If you compare CPF top-ups against SRS before deciding, the SRS vs CPF top-up comparison lays the two side by side on lock-in, returns, and tax saved.
Take a working mother earning $90,000 with one child born in 2024 and a retired mother she supports. Her automatic reliefs are earned income ($1,000) and CPF (around $18,000 on her wages). On top of that she can claim QCR ($4,000), WMCR ($8,000 for a first child), parent relief if her mother lives with her ($9,000), and a CPF cash top-up ($8,000) or SRS ($15,300).
Stacking QCR, WMCR, parent relief, and a top-up takes her well past the point where the marginal saving is large, since her top dollars sit in the 11.5% to 15% bands. The CPF and SRS portions are the ones she controls, and they are the last few thousand worth optimising before she risks the $80,000 ceiling. Her husband, with no WMCR, has far more headroom and should be the one to carry shared reliefs like parent relief where the rules allow a split.

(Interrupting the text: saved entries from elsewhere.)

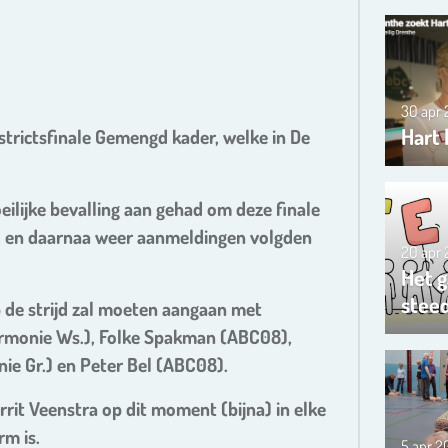
30 apr
Hart 
strictsfinale Gemengd kader, welke in De
ilijke bevalling aan gehad om deze finale
g, en daarnaa weer aanmeldingen volgden
20 apr
Het g
steed
 de strijd zal moeten aangaan met
rmonie Ws.), Folke Spakman (ABC08),
nie Gr.) en Peter Bel (ABC08).
it Veenstra op dit moment (bijna) in elke
rm is.
5 apr 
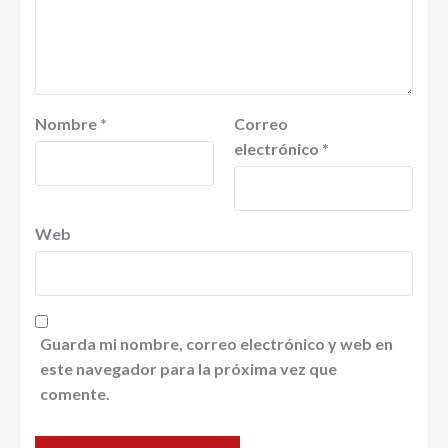
Nombre
*
Correo
electrónico
*
Web
Guarda mi nombre, correo electrónico y web en
este navegador para la próxima vez que
comente.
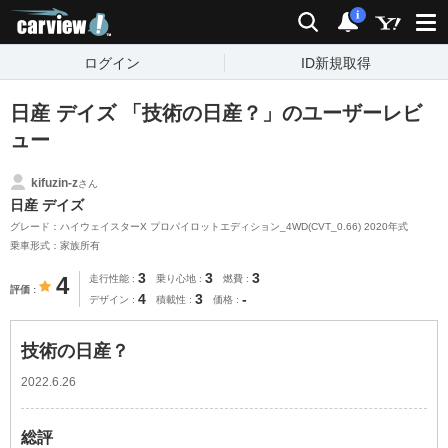
carview!
検索
通知
i
ログイン
ID新規取得
日産 デイズ 「技術の日産？」のユーザーレビ
ュー
kifuzin-z
さん
日産 デイズ
グレード：ハイウェイスターX プロパイロットエディション_4WD(CVT_0.66) 2020年式
乗車形式：家族所有
3
3
3
4
走行性能
乗り心地
燃費
評価
4
3
-
デザイン
積載性
価格
技術の日産？
2022.6.26
総評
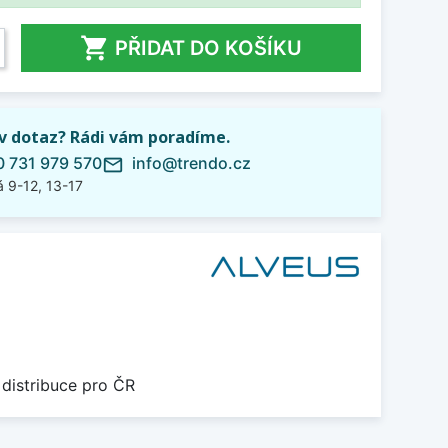

PŘIDAT DO KOŠÍKU
iv dotaz? Rádi vám poradíme.
 731 979 570
info@trendo.cz
mail_outline
 9-12, 13-17
 distribuce pro ČR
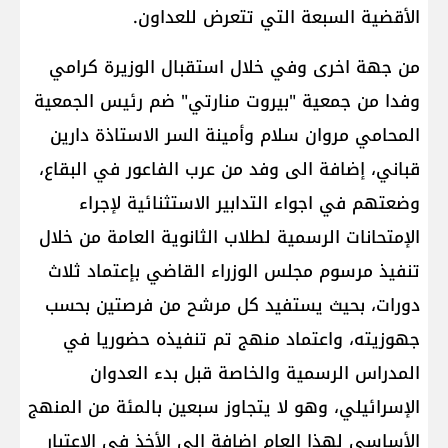
الأقضية السبعة التي تتعرض للعداون.
من جهة اخرى وفي خلال استقبال الوزيرة كرامي
وفدا من جمعية "بيروت منارتي" ضم رئيس الجمعية
المحامي مروان سلام وأمينة السر الاستاذة دارين
قباني، إضافة الى وفد من عرب الفاعور في البقاع،
وضعتهم في اجواء التدابير الاستثنائية لإجراء
الإمتحانات الرسمية لطلاب الثانوية العامة من خلال
تنفيذ مرسوم مجلس الوزراء القاضي بإعتماد ثلاث
دورات، بحيث يستفيد كل مرشح من فرصتين بحسب
جهوزيته، واعتماد منهج تم تنفيذه حضوريا في
المدراس الرسمية والخاصة قبل بدء العدوان
الإسرائيلي، وهو لا يتجاوز سبعين بالمئة من المنهج
الأساسي لهذا العام إضافة الى الأخذ في الاعتبار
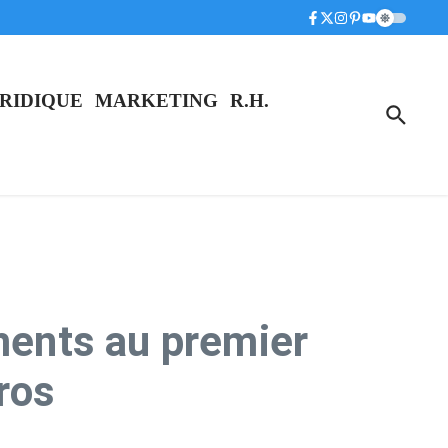
RIDIQUE
MARKETING
R.H.
ements au premier
uros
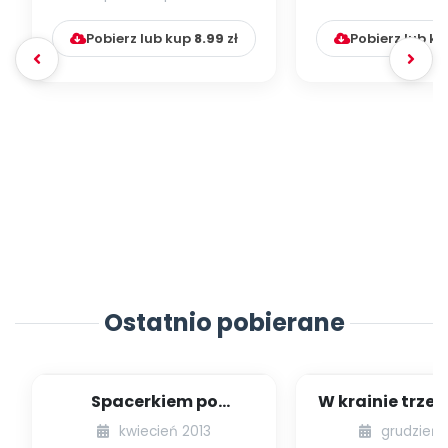
Pobierz lub kup
8.99
zł
Pobierz lub k
Ostatnio pobierane
Spacerkiem po
W krainie trze
Krakowie (inscenizacja
kwiecień 2013
grudzień 
muzyczno-ruchowa)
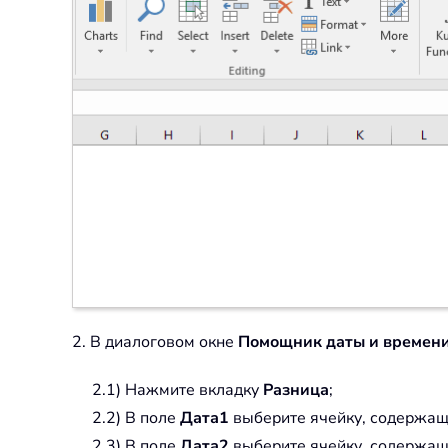
2. В диалоговом окне
Помощник даты и времен
2.1) Нажмите вкладку
Разница
;
2.2) В поле
Дата1
выберите ячейку, содержащ
2.3) В поле
Дата2
выберите ячейку, содержащ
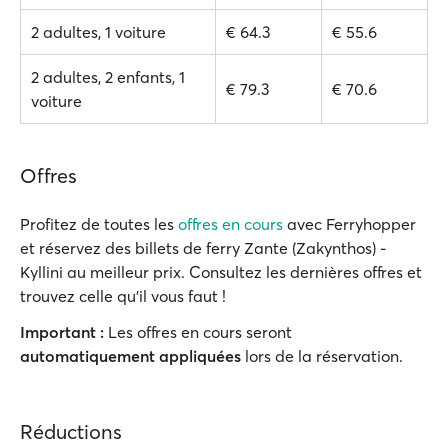
2 adultes, 1 voiture
€ 64.3
€ 55.6
2 adultes, 2 enfants, 1
€ 79.3
€ 70.6
voiture
Offres
Profitez de toutes les
offres en cours
avec Ferryhopper
et réservez des billets de ferry Zante (Zakynthos) -
Kyllini au meilleur prix. Consultez les dernières offres et
trouvez celle qu'il vous faut !
Important :
Les offres en cours seront
automatiquement appliquées
lors de la réservation.
Réductions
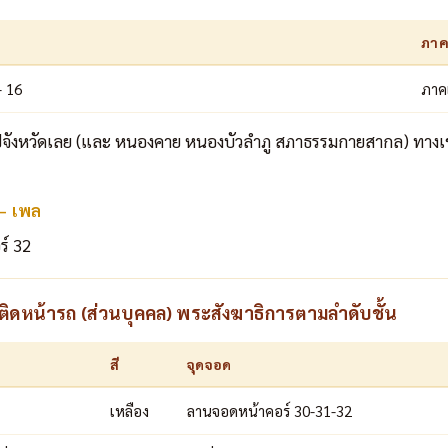
ภา
– 16
ภาค
ปจังหวัดเลย (และ หนองคาย หนองบัวลำภู สภาธรรมกายสากล) ทางเข้า
 – เพล
ร์ 32
ดหน้ารถ (ส่วนบุคคล) พระสังฆาธิการตามลำดับชั้น
สี
จุดจอด
เหลือง
ลานจอดหน้าคอร์ 30-31-32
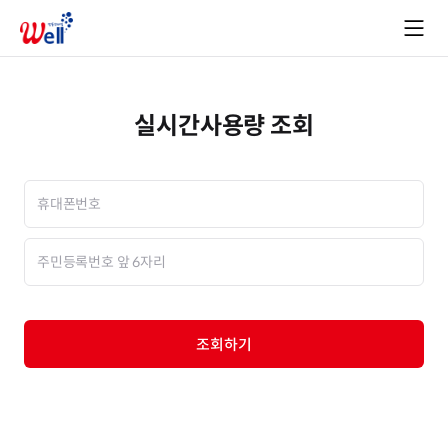
실시간사용량 조회
조회하기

Total personal income tax relief is capped at $80,000 per Year of Assessment for YA2026. Any reliefs beyond that ceiling give no further tax saving, so high earners stacking CPF, SRS, and child reliefs should track the running total before they file.
No. A relief lowers your chargeable income, not your tax bill directly. The actual saving is the relief amount multiplied by your marginal tax rate, which for most working adults falls between 7% and 20%, so a $4,000 relief typically saves between $280 and $800.
No. Course fees relief, which previously refunded up to $5,500 of approved upskilling costs, has been removed from YA2026 onwards. Money spent on courses in 2025 no longer qualifies, so leave it out of any tax estimate you build for this year.
Both must be funded by 31 December of the income year. A contribution made on 1 January is too late and counts only for the following Year of Assessment, so the working window for YA2026 reliefs closed on 31 December 2025, and the next one closes 31 December 2026.
This is general financial information for Singapore, not personal financial advice. Figures change — verify current rates against the official sources above before acting. See our full disclaimer.